**Work instructions:** Go through the data line by line. Copy each one holding the string "Squaring".

**Data under study:**

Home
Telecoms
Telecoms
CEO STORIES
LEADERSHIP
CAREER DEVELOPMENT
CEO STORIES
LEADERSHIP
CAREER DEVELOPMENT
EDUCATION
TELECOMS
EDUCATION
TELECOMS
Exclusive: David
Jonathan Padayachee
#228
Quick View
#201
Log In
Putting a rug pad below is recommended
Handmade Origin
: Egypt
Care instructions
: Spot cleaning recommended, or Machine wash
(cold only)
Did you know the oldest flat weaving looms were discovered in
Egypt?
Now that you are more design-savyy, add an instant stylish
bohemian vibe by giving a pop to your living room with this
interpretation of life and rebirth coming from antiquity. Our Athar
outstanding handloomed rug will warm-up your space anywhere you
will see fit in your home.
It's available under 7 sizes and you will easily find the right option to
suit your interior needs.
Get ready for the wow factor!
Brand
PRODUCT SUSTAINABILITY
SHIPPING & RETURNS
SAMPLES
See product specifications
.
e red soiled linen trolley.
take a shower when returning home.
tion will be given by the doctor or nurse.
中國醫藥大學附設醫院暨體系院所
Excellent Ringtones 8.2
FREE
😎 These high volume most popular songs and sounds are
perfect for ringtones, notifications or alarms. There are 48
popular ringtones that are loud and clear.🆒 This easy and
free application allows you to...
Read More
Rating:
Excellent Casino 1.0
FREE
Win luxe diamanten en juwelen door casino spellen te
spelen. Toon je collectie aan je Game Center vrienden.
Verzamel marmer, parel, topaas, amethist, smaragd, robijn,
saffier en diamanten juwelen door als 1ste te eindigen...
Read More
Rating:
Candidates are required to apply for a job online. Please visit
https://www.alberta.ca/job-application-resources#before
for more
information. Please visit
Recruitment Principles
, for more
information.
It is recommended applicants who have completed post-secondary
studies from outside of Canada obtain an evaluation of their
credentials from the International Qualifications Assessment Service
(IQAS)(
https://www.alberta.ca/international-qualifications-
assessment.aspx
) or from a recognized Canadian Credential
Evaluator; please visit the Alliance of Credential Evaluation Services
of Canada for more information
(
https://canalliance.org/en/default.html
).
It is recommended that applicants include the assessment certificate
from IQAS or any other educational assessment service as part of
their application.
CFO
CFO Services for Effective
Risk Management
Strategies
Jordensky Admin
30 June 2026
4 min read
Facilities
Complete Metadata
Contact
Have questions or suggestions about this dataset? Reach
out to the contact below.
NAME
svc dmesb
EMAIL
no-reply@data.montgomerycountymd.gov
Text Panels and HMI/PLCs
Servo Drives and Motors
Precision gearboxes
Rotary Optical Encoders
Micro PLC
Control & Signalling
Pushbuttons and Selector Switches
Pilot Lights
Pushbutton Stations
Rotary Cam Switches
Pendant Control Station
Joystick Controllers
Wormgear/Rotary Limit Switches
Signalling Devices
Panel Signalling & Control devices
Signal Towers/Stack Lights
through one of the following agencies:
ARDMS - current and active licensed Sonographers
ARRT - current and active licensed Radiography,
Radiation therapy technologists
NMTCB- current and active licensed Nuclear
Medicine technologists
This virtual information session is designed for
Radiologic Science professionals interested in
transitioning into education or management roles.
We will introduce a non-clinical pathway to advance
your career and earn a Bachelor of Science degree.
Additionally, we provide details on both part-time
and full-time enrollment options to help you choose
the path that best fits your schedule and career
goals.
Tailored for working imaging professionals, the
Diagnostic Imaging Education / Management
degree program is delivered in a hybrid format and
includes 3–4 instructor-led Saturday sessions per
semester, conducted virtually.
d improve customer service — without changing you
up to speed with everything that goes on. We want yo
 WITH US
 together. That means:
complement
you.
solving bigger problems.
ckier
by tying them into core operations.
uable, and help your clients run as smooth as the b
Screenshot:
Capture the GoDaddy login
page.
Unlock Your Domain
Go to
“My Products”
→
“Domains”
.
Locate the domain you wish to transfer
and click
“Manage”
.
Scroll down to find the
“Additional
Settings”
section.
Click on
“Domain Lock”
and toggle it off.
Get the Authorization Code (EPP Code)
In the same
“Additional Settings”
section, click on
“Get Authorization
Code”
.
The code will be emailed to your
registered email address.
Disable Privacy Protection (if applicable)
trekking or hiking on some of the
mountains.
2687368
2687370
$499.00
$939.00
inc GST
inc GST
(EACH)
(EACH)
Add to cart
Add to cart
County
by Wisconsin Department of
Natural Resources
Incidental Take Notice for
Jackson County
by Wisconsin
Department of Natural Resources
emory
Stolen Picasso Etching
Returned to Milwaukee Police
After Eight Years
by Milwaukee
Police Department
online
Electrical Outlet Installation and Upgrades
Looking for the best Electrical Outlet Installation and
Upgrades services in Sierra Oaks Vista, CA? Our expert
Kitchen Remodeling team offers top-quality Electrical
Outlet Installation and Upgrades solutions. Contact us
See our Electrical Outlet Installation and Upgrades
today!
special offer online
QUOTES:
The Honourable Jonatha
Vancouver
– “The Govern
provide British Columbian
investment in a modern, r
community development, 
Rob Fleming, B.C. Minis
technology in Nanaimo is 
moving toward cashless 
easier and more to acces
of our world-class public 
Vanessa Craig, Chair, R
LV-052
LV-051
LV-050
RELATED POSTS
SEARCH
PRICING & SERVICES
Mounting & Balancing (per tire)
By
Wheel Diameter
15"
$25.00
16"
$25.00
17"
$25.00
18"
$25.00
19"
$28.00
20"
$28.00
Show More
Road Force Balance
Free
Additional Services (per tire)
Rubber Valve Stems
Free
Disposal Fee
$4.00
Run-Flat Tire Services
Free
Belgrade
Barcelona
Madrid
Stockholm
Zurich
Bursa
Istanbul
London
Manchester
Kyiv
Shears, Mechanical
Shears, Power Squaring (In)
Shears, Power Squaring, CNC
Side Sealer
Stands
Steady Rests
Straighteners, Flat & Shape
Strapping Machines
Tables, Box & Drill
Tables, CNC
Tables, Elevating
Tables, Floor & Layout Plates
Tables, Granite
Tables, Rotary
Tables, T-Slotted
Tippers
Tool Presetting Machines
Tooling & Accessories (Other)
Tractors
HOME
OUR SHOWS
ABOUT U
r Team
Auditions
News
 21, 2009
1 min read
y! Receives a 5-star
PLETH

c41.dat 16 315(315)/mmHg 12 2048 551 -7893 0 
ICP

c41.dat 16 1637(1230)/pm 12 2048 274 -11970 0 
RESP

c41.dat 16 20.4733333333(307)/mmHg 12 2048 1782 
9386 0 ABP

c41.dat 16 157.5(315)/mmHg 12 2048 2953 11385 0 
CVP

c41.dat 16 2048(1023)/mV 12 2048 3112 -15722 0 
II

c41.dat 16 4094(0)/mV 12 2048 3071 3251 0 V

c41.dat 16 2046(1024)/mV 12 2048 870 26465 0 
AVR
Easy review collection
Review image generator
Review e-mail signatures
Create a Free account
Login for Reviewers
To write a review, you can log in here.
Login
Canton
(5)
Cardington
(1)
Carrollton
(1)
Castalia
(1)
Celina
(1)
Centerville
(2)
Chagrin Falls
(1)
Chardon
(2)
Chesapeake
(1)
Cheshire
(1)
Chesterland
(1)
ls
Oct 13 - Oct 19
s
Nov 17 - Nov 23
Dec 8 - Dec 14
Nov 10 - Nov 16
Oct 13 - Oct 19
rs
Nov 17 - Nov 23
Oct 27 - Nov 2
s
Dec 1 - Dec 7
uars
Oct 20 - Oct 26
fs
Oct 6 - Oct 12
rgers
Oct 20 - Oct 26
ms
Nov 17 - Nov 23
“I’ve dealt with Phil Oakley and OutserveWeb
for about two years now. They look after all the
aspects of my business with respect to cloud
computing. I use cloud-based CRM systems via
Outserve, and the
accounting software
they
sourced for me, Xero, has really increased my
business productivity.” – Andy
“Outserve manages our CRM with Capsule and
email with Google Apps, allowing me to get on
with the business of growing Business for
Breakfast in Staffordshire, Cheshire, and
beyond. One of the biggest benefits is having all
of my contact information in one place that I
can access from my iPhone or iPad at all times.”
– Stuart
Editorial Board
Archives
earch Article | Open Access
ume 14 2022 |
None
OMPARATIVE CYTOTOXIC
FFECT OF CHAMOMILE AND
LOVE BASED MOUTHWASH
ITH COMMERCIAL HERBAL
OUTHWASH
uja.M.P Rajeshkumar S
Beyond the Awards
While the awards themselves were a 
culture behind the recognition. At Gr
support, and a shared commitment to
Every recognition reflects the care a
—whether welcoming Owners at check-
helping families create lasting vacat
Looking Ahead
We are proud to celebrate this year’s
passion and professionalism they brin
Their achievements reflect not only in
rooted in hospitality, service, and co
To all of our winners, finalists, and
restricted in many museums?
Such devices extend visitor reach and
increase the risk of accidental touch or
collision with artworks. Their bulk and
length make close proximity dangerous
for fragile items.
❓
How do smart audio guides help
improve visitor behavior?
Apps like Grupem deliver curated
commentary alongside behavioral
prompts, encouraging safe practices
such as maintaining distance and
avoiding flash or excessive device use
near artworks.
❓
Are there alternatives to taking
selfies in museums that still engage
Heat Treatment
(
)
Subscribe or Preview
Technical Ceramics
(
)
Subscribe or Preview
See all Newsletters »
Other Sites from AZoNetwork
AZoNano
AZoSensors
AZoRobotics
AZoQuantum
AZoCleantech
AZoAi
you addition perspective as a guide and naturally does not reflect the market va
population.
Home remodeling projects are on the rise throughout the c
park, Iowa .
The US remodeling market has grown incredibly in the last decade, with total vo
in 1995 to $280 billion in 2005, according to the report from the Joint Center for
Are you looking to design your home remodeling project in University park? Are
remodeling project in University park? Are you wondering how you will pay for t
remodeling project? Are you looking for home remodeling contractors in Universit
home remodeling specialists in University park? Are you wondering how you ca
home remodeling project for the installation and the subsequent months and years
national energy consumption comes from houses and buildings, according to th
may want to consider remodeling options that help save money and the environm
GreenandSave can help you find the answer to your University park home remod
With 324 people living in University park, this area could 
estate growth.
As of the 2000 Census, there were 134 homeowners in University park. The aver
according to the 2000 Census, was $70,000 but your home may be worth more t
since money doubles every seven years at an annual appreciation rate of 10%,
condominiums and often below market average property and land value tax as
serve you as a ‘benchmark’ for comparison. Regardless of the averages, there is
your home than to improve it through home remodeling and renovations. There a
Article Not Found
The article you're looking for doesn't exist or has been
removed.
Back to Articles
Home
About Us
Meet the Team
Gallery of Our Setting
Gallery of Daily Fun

**Response to this task:**
Shears, Power Squaring (In)
Shears, Power Squaring, CNC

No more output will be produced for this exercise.